Lióvuchka está agora a dormir e não vai acordar até ao nascer do dia. Há pouco tempo, o som cavo dos seus roncos fez-me atravessar o corredor até chegar ao quarto. Os roncos dele ressoam pela casa como uma porta que range, e os criados riem-se disso. “Lá está o velhote a serrar lenha”, é o que eles costumam dizer, mesmo à minha frente. Já não me respeitam, mas continuo a sorrir-lhes.
A forma como Lióvuchka ressona já não me incomoda, uma vez que dormimos agora em quarto separados. Quando dormíamos na mesma cama, ele tinha dentes, o que atenuava o ruído.
Seitei-me na cama pequena e estreita e puxei-lhe o cobertor, com motivos de chaves estampadas, até ao queixo. Ele sobressaltou-se e fez uma careta monstruosa, mas não acordou. Quase nada acorda Lev Tolstói. Tudo aquilo que ele faz, fá-lo por completo, quer seja a dormir, trabalhar, dançar, andar a cavalo ou a comer. Estão sempre a escrever sobre ele na imprensa. Até mesmo em Paris, os matutinos adoram todos os mexericos acerca dele, acerca de nós – verdadeiros ou falsos, isso não importa. “O que é que o conde Tolstói gosta de comer ao pequeno-almoço, condessa?”, perguntam eles, a fazerem fila no alpendre da frente para obterem entrevistas nos meses de Verão, quando o tempo em Tula faz desta localidade um destino muito agradável. “É ele quem corta o próprio cabelo? O que está ele agora a ler? Já lhe comprou um presente para comemorar o dia do santo dele?”

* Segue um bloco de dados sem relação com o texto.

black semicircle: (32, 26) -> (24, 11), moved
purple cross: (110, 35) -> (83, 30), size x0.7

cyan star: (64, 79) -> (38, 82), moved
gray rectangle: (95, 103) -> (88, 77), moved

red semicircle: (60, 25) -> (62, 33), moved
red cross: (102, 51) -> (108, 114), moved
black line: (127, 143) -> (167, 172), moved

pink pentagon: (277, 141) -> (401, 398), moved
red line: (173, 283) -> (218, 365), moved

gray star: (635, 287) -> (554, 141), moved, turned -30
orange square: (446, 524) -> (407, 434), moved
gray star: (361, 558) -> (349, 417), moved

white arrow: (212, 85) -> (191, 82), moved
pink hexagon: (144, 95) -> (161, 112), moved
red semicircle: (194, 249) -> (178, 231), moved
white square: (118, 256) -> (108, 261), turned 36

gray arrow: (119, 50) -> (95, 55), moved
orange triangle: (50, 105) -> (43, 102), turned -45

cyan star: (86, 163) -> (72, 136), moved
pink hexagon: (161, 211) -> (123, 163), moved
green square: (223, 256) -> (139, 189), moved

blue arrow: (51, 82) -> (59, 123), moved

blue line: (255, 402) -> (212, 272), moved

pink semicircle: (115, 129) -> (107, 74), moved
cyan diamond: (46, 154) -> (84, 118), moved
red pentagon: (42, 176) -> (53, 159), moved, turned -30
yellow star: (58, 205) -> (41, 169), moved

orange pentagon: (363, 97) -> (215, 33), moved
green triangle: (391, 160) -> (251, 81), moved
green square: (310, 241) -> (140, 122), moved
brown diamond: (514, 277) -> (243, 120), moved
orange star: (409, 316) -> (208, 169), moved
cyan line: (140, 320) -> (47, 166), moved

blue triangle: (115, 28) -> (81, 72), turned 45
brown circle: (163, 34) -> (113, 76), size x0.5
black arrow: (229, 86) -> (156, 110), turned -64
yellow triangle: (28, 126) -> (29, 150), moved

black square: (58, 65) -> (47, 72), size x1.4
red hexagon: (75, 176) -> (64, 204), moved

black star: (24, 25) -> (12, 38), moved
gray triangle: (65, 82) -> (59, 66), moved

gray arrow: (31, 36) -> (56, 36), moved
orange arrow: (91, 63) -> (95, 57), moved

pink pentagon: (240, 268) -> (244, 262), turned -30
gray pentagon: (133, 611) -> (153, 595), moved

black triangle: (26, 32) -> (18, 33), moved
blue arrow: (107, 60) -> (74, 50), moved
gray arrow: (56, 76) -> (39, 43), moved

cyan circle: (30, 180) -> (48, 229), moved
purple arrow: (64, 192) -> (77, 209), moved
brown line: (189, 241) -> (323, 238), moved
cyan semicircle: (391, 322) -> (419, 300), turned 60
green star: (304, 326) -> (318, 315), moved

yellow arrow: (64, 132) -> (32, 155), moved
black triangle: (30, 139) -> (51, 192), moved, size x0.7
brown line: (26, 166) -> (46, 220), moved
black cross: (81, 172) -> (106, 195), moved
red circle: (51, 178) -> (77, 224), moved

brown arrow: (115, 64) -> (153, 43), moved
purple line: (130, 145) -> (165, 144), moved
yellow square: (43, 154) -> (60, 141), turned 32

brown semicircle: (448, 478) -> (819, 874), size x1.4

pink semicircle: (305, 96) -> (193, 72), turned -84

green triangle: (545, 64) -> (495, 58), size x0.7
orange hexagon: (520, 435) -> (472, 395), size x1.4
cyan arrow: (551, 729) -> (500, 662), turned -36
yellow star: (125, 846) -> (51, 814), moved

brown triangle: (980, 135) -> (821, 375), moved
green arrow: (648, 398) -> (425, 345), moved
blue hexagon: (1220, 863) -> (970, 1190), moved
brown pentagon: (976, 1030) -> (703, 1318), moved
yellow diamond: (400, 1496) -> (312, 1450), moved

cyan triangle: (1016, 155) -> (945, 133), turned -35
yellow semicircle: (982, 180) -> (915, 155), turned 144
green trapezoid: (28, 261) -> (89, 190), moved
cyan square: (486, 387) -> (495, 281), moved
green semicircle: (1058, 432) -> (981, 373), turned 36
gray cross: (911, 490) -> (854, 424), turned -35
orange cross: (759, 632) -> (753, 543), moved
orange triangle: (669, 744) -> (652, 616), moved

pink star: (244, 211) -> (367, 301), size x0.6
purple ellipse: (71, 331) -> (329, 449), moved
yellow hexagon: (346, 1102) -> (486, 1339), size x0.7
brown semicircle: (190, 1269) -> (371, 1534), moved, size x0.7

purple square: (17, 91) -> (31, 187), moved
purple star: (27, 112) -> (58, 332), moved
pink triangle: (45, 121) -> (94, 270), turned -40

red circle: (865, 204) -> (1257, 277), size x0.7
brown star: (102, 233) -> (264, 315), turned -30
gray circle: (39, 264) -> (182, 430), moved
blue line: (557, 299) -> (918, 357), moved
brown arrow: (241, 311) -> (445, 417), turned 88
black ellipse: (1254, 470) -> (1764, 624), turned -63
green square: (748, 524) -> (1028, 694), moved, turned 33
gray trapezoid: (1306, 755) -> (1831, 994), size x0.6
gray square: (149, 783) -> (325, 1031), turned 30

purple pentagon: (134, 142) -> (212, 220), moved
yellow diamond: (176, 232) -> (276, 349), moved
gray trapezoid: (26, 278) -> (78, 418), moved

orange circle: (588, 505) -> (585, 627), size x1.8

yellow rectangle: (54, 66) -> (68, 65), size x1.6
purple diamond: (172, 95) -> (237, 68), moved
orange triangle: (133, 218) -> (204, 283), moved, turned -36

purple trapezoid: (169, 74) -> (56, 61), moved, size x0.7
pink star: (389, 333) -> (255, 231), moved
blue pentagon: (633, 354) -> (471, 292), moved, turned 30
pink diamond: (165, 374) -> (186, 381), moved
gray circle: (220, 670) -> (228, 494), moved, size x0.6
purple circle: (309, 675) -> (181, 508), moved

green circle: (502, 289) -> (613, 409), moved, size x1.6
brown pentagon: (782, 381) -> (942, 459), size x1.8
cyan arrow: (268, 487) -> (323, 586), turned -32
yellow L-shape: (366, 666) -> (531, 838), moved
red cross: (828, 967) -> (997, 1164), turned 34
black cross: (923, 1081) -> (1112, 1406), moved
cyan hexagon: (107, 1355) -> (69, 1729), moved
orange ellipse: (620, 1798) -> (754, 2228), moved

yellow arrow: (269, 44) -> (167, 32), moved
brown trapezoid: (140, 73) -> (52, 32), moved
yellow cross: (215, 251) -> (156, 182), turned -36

As perguntas não me incomodam. Forneço-lhes apenas o suficiente para os enviar de volta felizes. Lióvuchka parece não se importar. De qualquer forma, já não lê os artigos, mesmo quando os deixo na mesa ao lado do pequeno-almoço.”Não têm qualquer interesse”, diz ele. “Não sei por que é que alguém se dá ao trabalho de publicar esse lixo”.
No entanto, olha de relance para as fotografias. Há sempre um fotógrafo por aqui a tirar fotografias a tudo e a implorar por um retrato. Tcherkov é quem mais problemas causa. Pensa que é um artista com a câmara fotográfica, mas é tão absurdo com ela como é com tudo o resto.
1ª Página do livro, A Última Estação, de Jay Parini, Editorial Presença, 1ª edição, Dezembro de 2007.
Nota: Romance histórico baseado nos diários daqueles que integravam o círculo mais próximo de Lev Tolstói, o livro retrata o último ano de vida do famoso escritor.
Lev Nikolaievitch Tolstói, conde de Tolstói, nasceu no seio de uma família nobre, em Yasnaya Polyana, província de Tula, em 28 de Agosto de 1828.